她怕了。
她真的怕张建军会变心,怕他真的会为了苏晚,拋弃自己。
她把自己关在房间里,绞尽脑汁地想著,该怎么才能留住张建军。
林晓翠的母亲端著一碗红糖鸡蛋水走进来,看著女儿憔悴的脸,满眼都是心疼。
“小翠啊,听妈一句劝,那个张建军,他不是什么好人!他就是看中咱们家的条件,在利用你!”

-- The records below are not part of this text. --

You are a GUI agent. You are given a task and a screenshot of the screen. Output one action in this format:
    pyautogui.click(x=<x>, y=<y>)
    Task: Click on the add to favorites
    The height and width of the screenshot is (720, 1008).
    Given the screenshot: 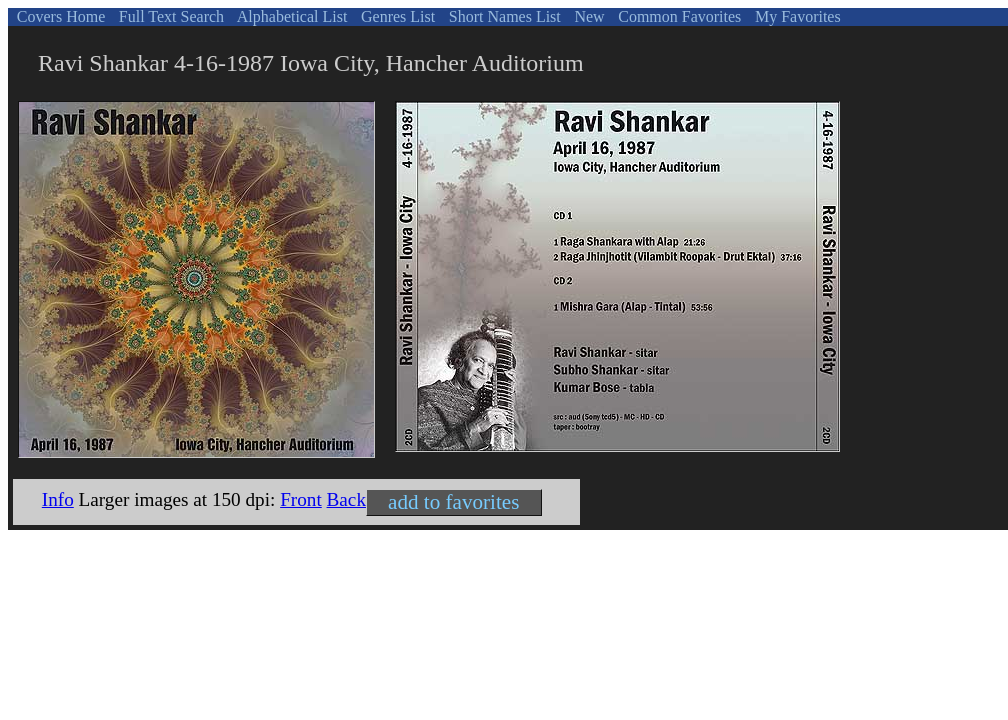 What is the action you would take?
    pyautogui.click(x=453, y=502)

“妈托人给你打听了,城里有个干部子弟,人品相貌都好,比那张建军强一百倍!你……”
“我不嫁!”
林晓翠猛地抬起头,尖叫著打断了母亲的话。
“我谁都不嫁!我这辈子就认定建军哥了!”
她一把挥开母亲递过来的碗。
“哗啦——”
滚烫的红糖水洒了一地,瓷碗摔得粉碎。
“都是苏晚!都是那个狐狸精勾引他!你们为什么就是不信我!”
她衝著母亲大吼大叫,然后跑过去,“砰”的一声甩上了门。
……
苏晚带著一身压抑不住的怒火,回到了牛棚。
一进院子,她就感觉到一股冰冷压抑的气息。
陆封驰没有在劈柴,也没有在看书。
他一个人蹲在院子最昏暗的角落里,背对著门口的方向,手里拿著一块磨刀石,正在一下一下,缓慢而用力地,磨著一把柴刀。
“唰——唰——”
那声音,在寂静的黄昏里,显得格外刺耳,带著一股子说不出的狠戾和森然。
苏晚的心,莫名一紧。
她知道,外面的那些流言,他肯定也听到了。
一股更加强烈的烦躁,涌上了心头。
她烦透了张建军,也烦透了这种没完没了的破事!
她看著那个僵硬的、散发著生人勿近气息的背影,一股邪火,噌地就冒了上来。
她想看看,这个男人,到底是不是真的一点也不在乎。
苏晚深吸一口气,脸上忽然扯出一个轻鬆的、甚至带著点看好戏意味的笑容。
她故意用一种轻快的语气,开口说道:
“外面的人,现在都在传,说张建军要娶我呢。”
“你说,好不好笑?”
“唰——”
磨刀的声音,戛然而止。
陆封驰的背影,猛地一僵,仿佛瞬间被冻结。
整个院子,陷入了一片死寂。
过了许久,许久。
他才缓缓的,放下了手里的柴刀和磨刀石。
然后,他一言不发地站起身,没有回头看苏晚一眼,径直迈开步子,走进了里屋。
那扇破旧的木门,被他轻轻带上,隔绝了两个世界。
只留给苏晚一个沉默的、冰冷的、带著无尽决绝的背影。